Dimora borghese costruita nella seconda metà del XVIII secolo per volere di Domenico Pelosi, Amministratore della città di Avellino e ricco proprietario terriero. L’edificio e l’annesso parco, ricco di piante rare, sono stati entrambi  ereditati da Francesco Amendola agli inizi del ‘900. L’Amendola era il figlio di Francesca Federici la quale, in seconde nozze, aveva sposato Gennaro Farini, discendente dell’originario proprietario della villa Domenico Pelosi.

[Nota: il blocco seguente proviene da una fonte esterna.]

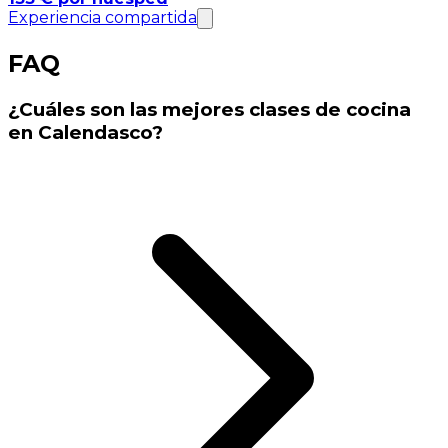
Experiencia compartida
FAQ
¿Cuáles son las mejores clases de cocina
en Calendasco?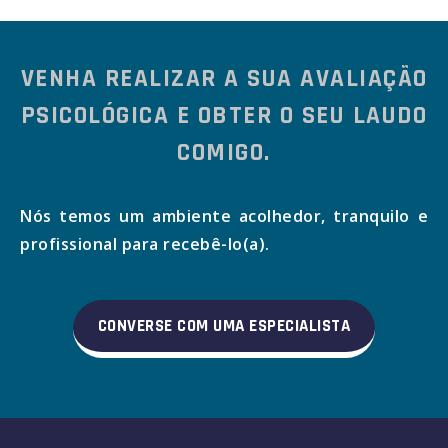
VENHA REALIZAR A SUA AVALIAÇÃO
PSICOLÓGICA E OBTER O SEU LAUDO
COMIGO.
Nós temos um ambiente acolhedor, tranquilo e
profissional para recebê-lo(a).
CONVERSE COM UMA ESPECIALISTA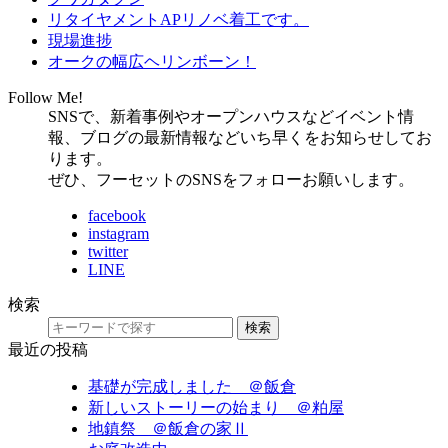
リタイヤメントAPリノベ着工です。
現場進捗
オークの幅広ヘリンボーン！
Follow Me!
SNSで、新着事例やオープンハウスなどイベント情
報、ブログの最新情報などいち早くをお知らせしてお
ります。
ぜひ、フーセットのSNSをフォローお願いします。
facebook
instagram
twitter
LINE
検索
検索
最近の投稿
基礎が完成しました ＠飯倉
新しいストーリーの始まり ＠粕屋
地鎮祭 ＠飯倉の家Ⅱ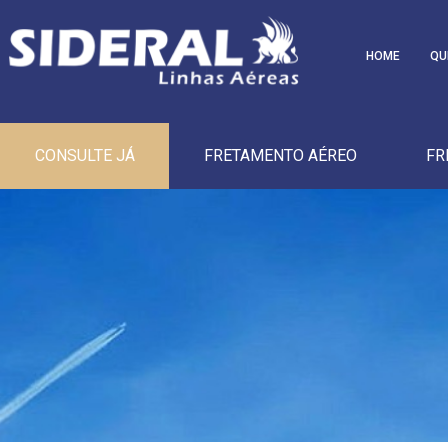
HOME
QU
CONSULTE JÁ
FRETAMENTO AÉREO
FR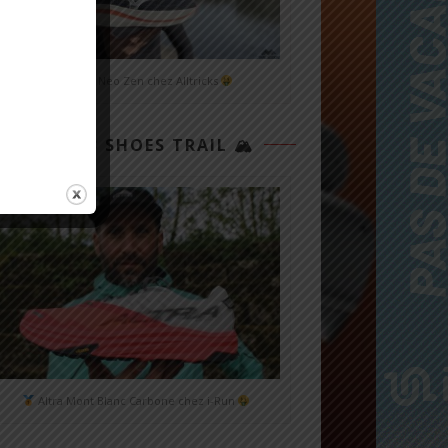
Mizuno Neo Zen chez Alltricks
TOP 3 SHOES TRAIL 🏔
Altra Mont Blanc Carbone chez i-Run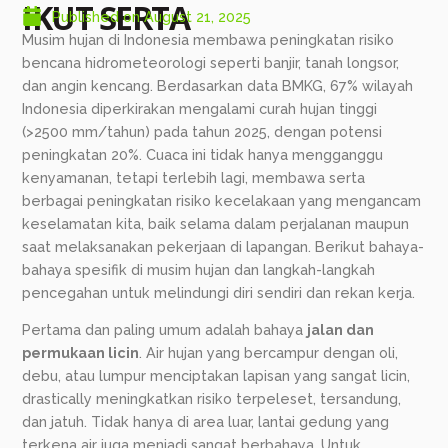
IKUT SERTA
Published on
August 21, 2025
Musim hujan di Indonesia membawa peningkatan risiko
bencana hidrometeorologi seperti banjir, tanah longsor,
dan angin kencang. Berdasarkan data BMKG, 67% wilayah
Indonesia diperkirakan mengalami curah hujan tinggi
(>2500 mm/tahun) pada tahun 2025, dengan potensi
peningkatan 20%. Cuaca ini tidak hanya mengganggu
kenyamanan, tetapi terlebih lagi, membawa serta
berbagai peningkatan risiko kecelakaan yang mengancam
keselamatan kita, baik selama dalam perjalanan maupun
saat melaksanakan pekerjaan di lapangan. Berikut bahaya-
bahaya spesifik di musim hujan dan langkah-langkah
pencegahan untuk melindungi diri sendiri dan rekan kerja.
Pertama dan paling umum adalah bahaya
jalan dan
permukaan licin
. Air hujan yang bercampur dengan oli,
debu, atau lumpur menciptakan lapisan yang sangat licin,
drastically meningkatkan risiko terpeleset, tersandung,
dan jatuh. Tidak hanya di area luar, lantai gedung yang
terkena air juga menjadi sangat berbahaya. Untuk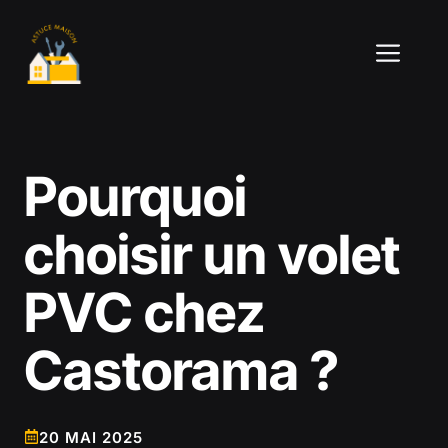
Aller
au
ME
contenu
Pourquoi
choisir un volet
PVC chez
Castorama ?
20 MAI 2025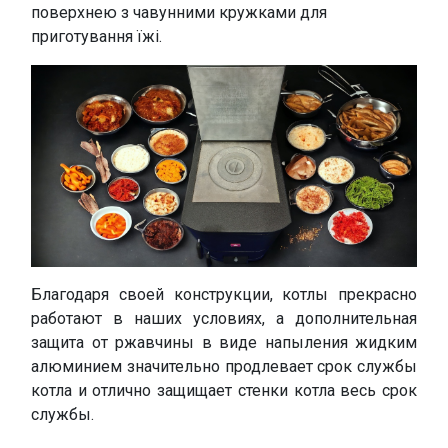
поверхнею з чавунними кружками для
приготування їжі.
Благодаря своей конструкции, котлы прекрасно
работают в наших условиях, а дополнительная
защита от ржавчины в виде напыления жидким
алюминием значительно продлевает срок службы
котла и отлично защищает стенки котла весь срок
службы.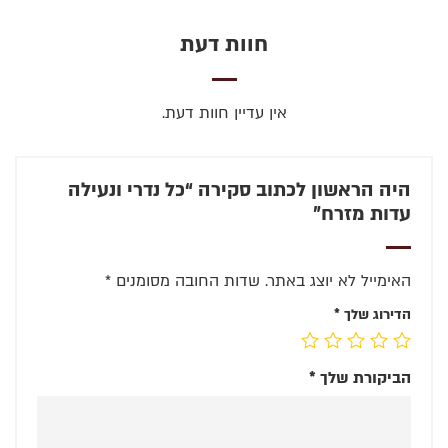
חוות דעת
אין עדיין חוות דעת.
היה הראשון לכתוב סקירה “כל נדרי ונעילה
עדות מזרח”
האימייל לא יוצג באתר.
שדות החובה מסומנים
*
הדירוג שלך
*
הביקורת שלך
*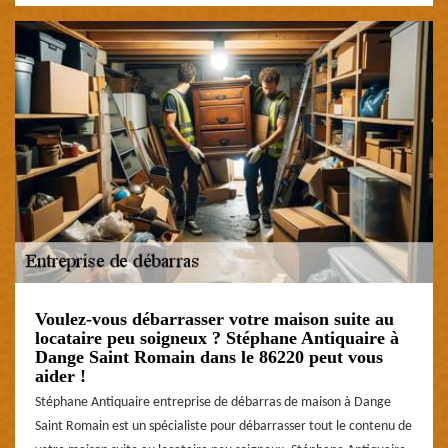
Voulez-vous débarrasser votre maison suite au
locataire peu soigneux ? Stéphane Antiquaire à
Dange Saint Romain dans le 86220 peut vous
aider !
Stéphane Antiquaire entreprise de débarras de maison à Dange
Saint Romain est un spécialiste pour débarrasser tout le contenu de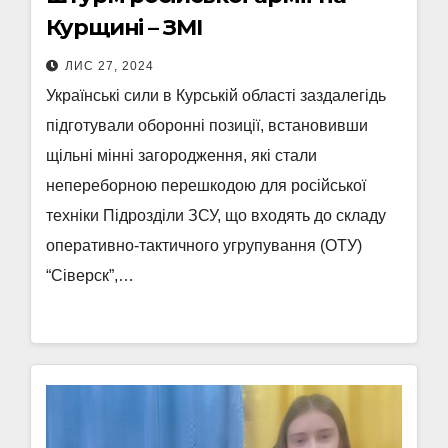
Курщині – ЗМІ
ЛИС 27, 2024
Українські сили в Курській області заздалегідь
підготували оборонні позиції, встановивши
щільні мінні загородження, які стали
непереборною перешкодою для російської
техніки Підрозділи ЗСУ, що входять до складу
оперативно-тактичного угрупування (ОТУ)
“Сіверск”,…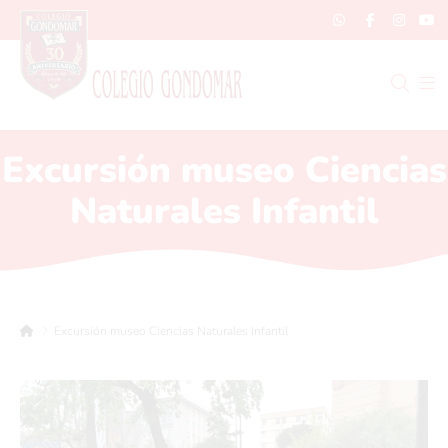
Excursión museo Ciencias
Naturales Infantil
Excursión museo Ciencias Naturales Infantil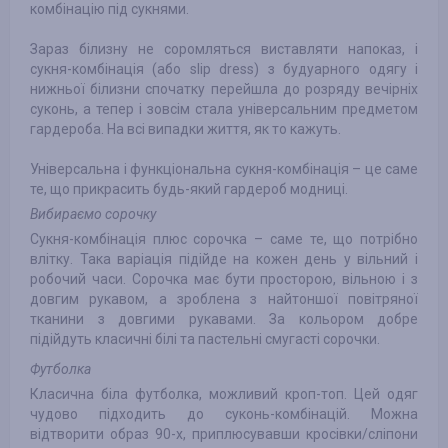
комбінацію під сукнями.
Зараз білизну не соромляться виставляти напоказ, і
сукня-комбінація (або slip dress) з будуарного одягу і
нижньої білизни спочатку перейшла до розряду вечірніх
суконь, а тепер і зовсім стала універсальним предметом
гардероба. На всі випадки життя, як то кажуть.
Універсальна і функціональна сукня-комбінація – це саме
те, що прикрасить будь-який гардероб модниці.
Вибираємо сорочку
Сукня-комбінація плюс сорочка – саме те, що потрібно
влітку. Така варіація підійде на кожен день у вільний і
робочий часи. Сорочка має бути просторою, вільною і з
довгим рукавом, а зроблена з найтоншої повітряної
тканини з довгими рукавами. За кольором добре
підійдуть класичні білі та пастельні смугасті сорочки.
Футболка
Класична біла футболка, можливий кроп-топ. Цей одяг
чудово підходить до суконь-комбінацій. Можна
відтворити образ 90-х, приплюсувавши кросівки/сліпони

Francesco Amendola, che per ben due volte fu Sindaco della città di Avellino, ereditò la villa con annesso parco e decise di farne, oltre che dimora fissa per sé e per la sua famiglia, anche  un vero e proprio “Salotto Culturale”: esso annoverava, tra i suoi assidui frequentatori, il filosofo  Benedetto Croce,  il commediografo Roberto Bracco,  il meridionalista Guido Dorso, l’avvocato Alfonso Carpentieri  e gli storici Vincenzo Cannaviello, Francesco Scandone e Salvatore Pescatori. Il complesso, acquisito nel 2003 dai beni dell’Amministrazione Comunale, dal 2014 è sede del Museo Civico, ideato e curato dallo Storico dell’Arte Alberto Iandoli.

Le Grotte di Villa Amendola

Le Grotte di Villa Amendola sono parte integrante dell’impianto originario della maestosa struttura settecentesca. Tuttavia, secondo alcuni storici, per le cavità sotterranee non è da escludere una datazione di molto precedente rispetto all’edificazione della Villa stessa e dell’annesso parco. Ad ogni modo, ciò che è noto riguardo alle Grotte è che furono adibite prima alla conservazione delle derrate alimentari e poi furono usate come riparo – sia dalla famiglia Amendola che dalla popolazione avellinese – durante il violento bombardamento aereo che interessò la città di Avellino il 14 Settembre del 1943.